In 1989, Bill S. Preston, Esq. (Alex Winter) and Ted “Theodore” Logan (Keanu Reeves) delighted moviegoers with their Excellent Adventure.  Their academic foolishness notwithstanding, Bill and Ted illustrated a capacity for human(e) reflection by “philosophizing” with Socrates.  Granted, their attempt to offer existential wisdom on the human condition (“Dust…wind…Dude.”) is hardly the stuff of philosophical legend.  But the rudiments of the Socratic dictum (“The unexamined life is not worth living.”) are there nonetheless.  

Almost 25 years later, it is worth wondering.  Were Socrates to come again (in a telephone booth, of course) would he find reason on the earth?  A quick perusal of any social media platform suggests that the prospects look grim.  For the unexamined status statement is apparently worth liking.  
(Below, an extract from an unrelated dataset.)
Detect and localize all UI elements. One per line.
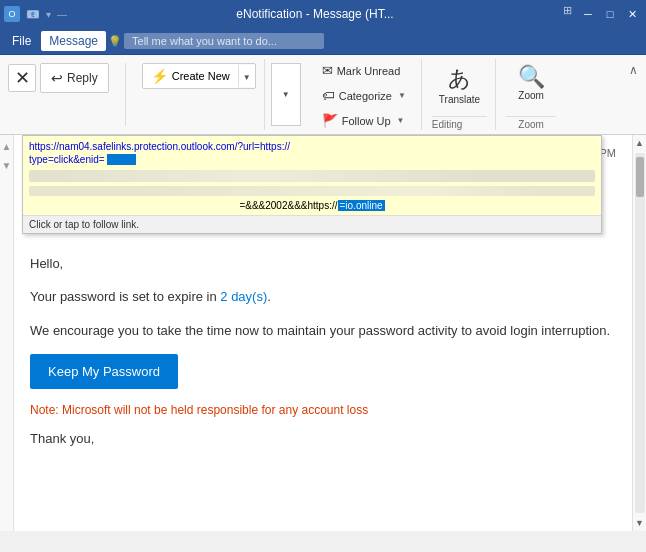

With respect to morality, the danger that the Like button presents rests in its formative effects.  For starters, the Like button reduces everything to which it is attached to consumer preference – an object of appetitive desire.  To “like” something is to signal a preference lower than intellectual assent or moral conviction.  It is to express mere taste or personal preference.  At best, it signals a fleeting allegiance to an unspecified vibe.  

To employ the Like button (as for example, nearly half a million of the over 25 million viewers did for the “Why I Hate Religion, But Love Jesus” video on YouTube) forestalls meaningful conversation about moral matters.  Such silence follows from the internal logic of the Like button itself.  If my moral convictions are merely matters of taste (like my preference for Coke over Pepsi), then what I “like” requires neither rational deliberation nor defense.  Why think?  Just click.

Beyond the obstruction of inquiry, the Like button conditions its users to think of moral conviction as a kind of personal accessory – a way of constructing an identity.  In the techno-consumer society we inhabit, we accessorize to say who we are.  By aligning ourselves with moral perspectives expressed in cyberspace, we use morality as a way of expressing our present profile.  And in so doing, we trivialize moral conviction.

Even more worrisome, however, is the fact that treating morality as a mere expression of one’s persona, as the Like button does, fundamentally subverts the relationship between morality and the individual seeking to live a moral life.  Historically, orthodox Christian belief has been committed to a transcendent understanding of morality, construed as a “Way” to which one ought to conform.  This is, for example, the explicit structure of The Didache – one of the earliest Christian documents expressing the shape of the moral life.  And as C.S. Lewis points out in The Abolition of Man, it is arguably the predominant understanding of morality, Jewish, Christian, Muslim or pagan, before the advent of modernity.  

But the world of the Like button turns this way of thinking on its head.  No longer is morality a transcendent order to which we seek to conform; it is rather a digital drop-down menu from which we select our status.  Instead of seeking pre-existing moral norms that necessarily bind us, we click to create motifs that define us.  And our self-definition has all the contingency of whim.  For we remain attached to particular stances only as long as we continue to feel as though they authentically express who we are at any given moment.  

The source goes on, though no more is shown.